At the same time Defender's loyalists are drawn to the minimalist design, to a vehicle that can take you just about anywhere, that you can treat badly, but that will still bring you home in one piece again.

Available in a myriad of variations world-wide, it's a vehicle favoured by the military, aid organisations and government agencies as well as those who simply love the great outdoors.

We take two models, the 110 wagon and the 130 cab-chassis, which misses out on traction control.

Designed primarily with functionality, practicality and reliability in mind, it's also a vehicle that you can literally hose out when it gets too dirty.

But the underlying design could well be the Defender's undoing, with no plans to continue production beyond 2010 when it no longer meets minimum safety standards.

The problem here is that with only 25,000 sales a year world-wide, redesigning the car for the 21st century could simply be uneconomic.

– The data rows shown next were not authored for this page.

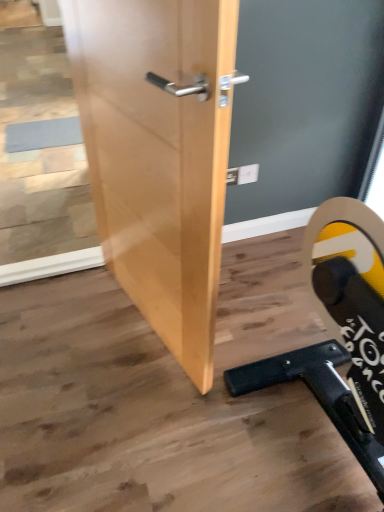 Find the location of a particular element. free space in front of natural wood door at center is located at coordinates (138, 422). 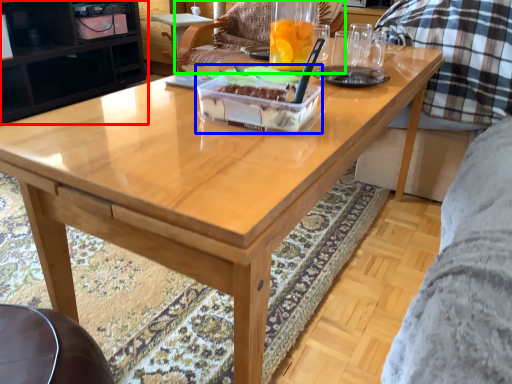 Question: Based on their relative distances, which object is farther from cabinetry (highlighted by a red box)? Choose from cake (highlighted by a blue box) and chair (highlighted by a green box).

Choices:
 (A) cake
 (B) chair

Answer: (A) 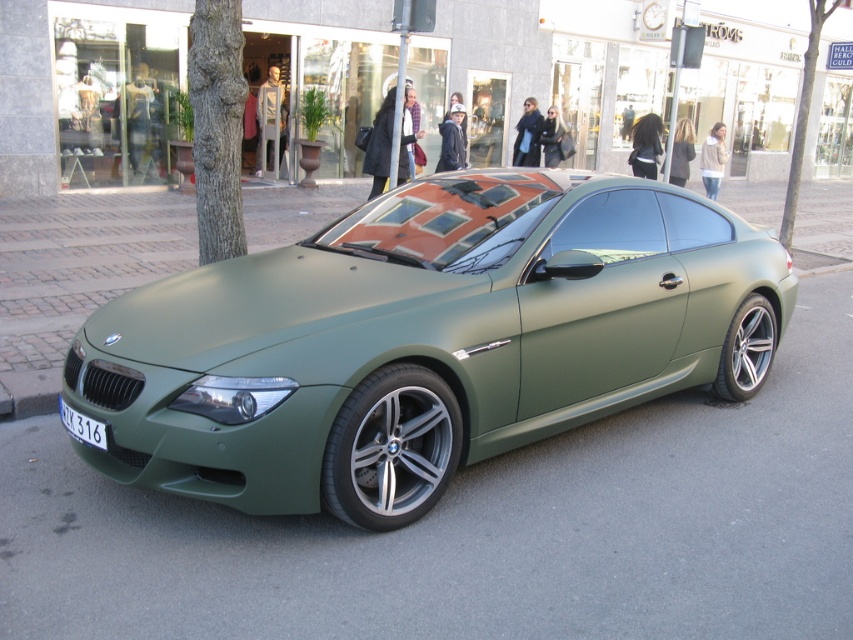 Question: Which point is closer to the camera?

Choices:
 (A) white plastic license plate at lower left
 (B) matte green car at center

Answer: (B)

Question: Is matte green car at center in front of white plastic license plate at lower left?

Choices:
 (A) no
 (B) yes

Answer: (B)

Question: Among these points, which one is nearest to the camera?

Choices:
 (A) (73, 428)
 (B) (599, 376)

Answer: (A)

Question: Is matte green car at center below white plastic license plate at lower left?

Choices:
 (A) no
 (B) yes

Answer: (A)

Question: Can you confirm if matte green car at center is positioned to the right of white plastic license plate at lower left?

Choices:
 (A) no
 (B) yes

Answer: (B) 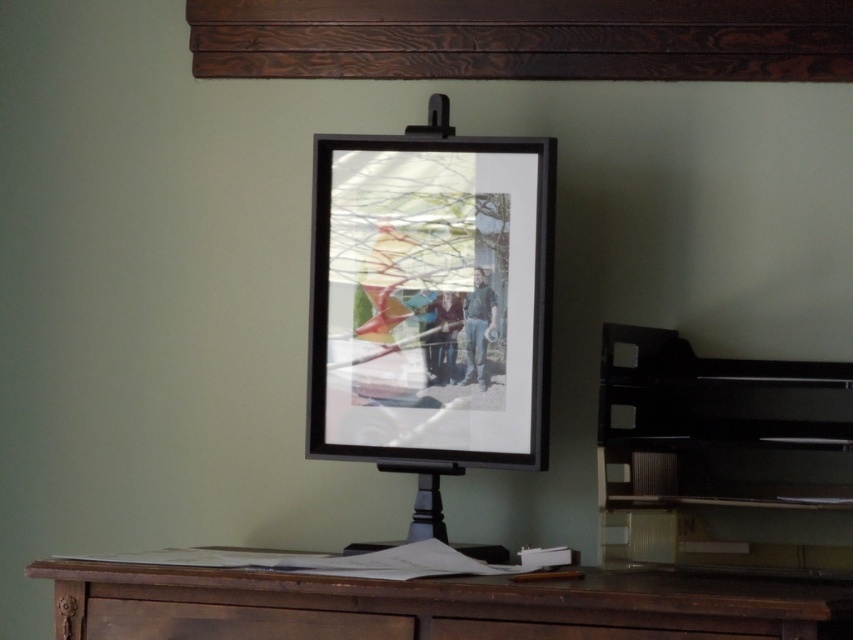 Question: Can you confirm if brown wooden table at lower center is thinner than brown wood drawer at lower center?

Choices:
 (A) yes
 (B) no

Answer: (B)

Question: Among these objects, which one is nearest to the camera?

Choices:
 (A) black matte picture frame at center
 (B) brown wooden table at lower center
 (C) brown wood drawer at lower center
 (D) black matte easel at center

Answer: (B)

Question: Which point is farther to the camera?

Choices:
 (A) (416, 308)
 (B) (383, 628)
 (C) (717, 401)
 (D) (612, 600)

Answer: (C)

Question: Which is farther from the black matte picture frame at center?

Choices:
 (A) black matte easel at center
 (B) brown wooden table at lower center
 (C) brown wood drawer at lower center

Answer: (C)

Question: Can you confirm if black matte easel at center is positioned above brown wooden table at lower center?

Choices:
 (A) no
 (B) yes

Answer: (B)

Question: Can you confirm if black matte picture frame at center is positioned to the right of brown wooden table at lower center?

Choices:
 (A) yes
 (B) no

Answer: (B) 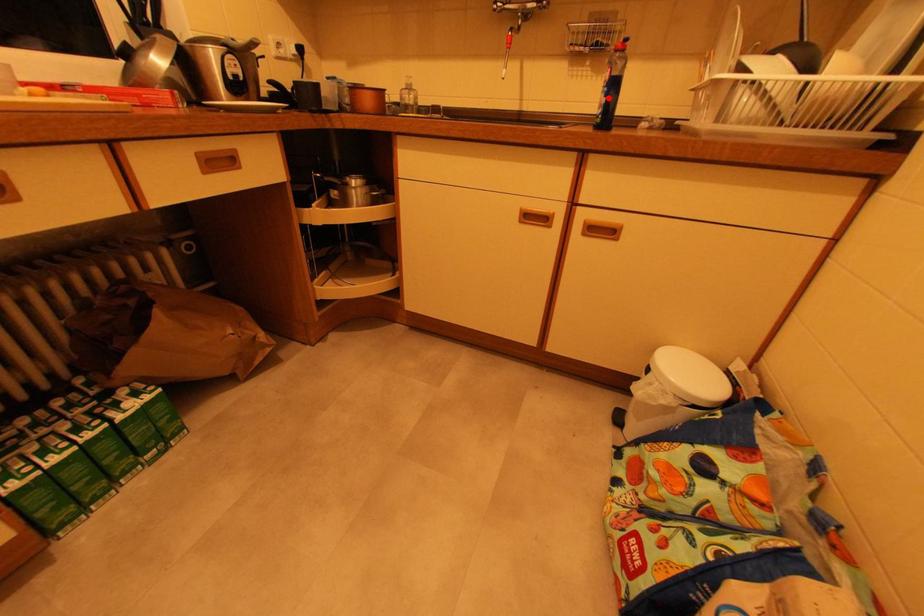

So, with two years to run, Land Rover has just updated the current 2002 model for what is perhaps the last time, to produce what is arguably the most comfortable Defender ever but one that is still just as tough.

Having said that we managed to crack the engine case of our test vehicle, a 130 cab- chassis through bad luck more than bad management.

On a particularly tough section of bush track, a stone is thought to have been flicked by one of the front wheels with sufficient force to punch a hole in the crank case in an area otherwise shielded from hard knocks.

It was a million to one chance but some putty and a top up for the oil later and the vehicle was back on the road.

In a nutshell, that describes what the Defender is all about.

For the new 07MY model the TD5 five cylinder diesel has made way for a Ford 2.4-litre four cylinder unit, a six speed manual has been added and cabin comfort has been greatly improved.

The new 2.4 litre diesel is the same engine that can be found in Ford's Transit van and is good for 90kW of power and 360Nm of torque, with 90 per cent of torque available from 1500rpm.

In comparison, the old engine was good for 90kW and 300Nm.

The six-speed manual is a welcome addition with a lower first gear for extreme off roading and a higher sixth gear for more relaxed highway cruising.

Fuel economy is rated at 11.0 litres/100km.

We reckon second gear in high range is still a little too tall for the speed we wanted to maintain.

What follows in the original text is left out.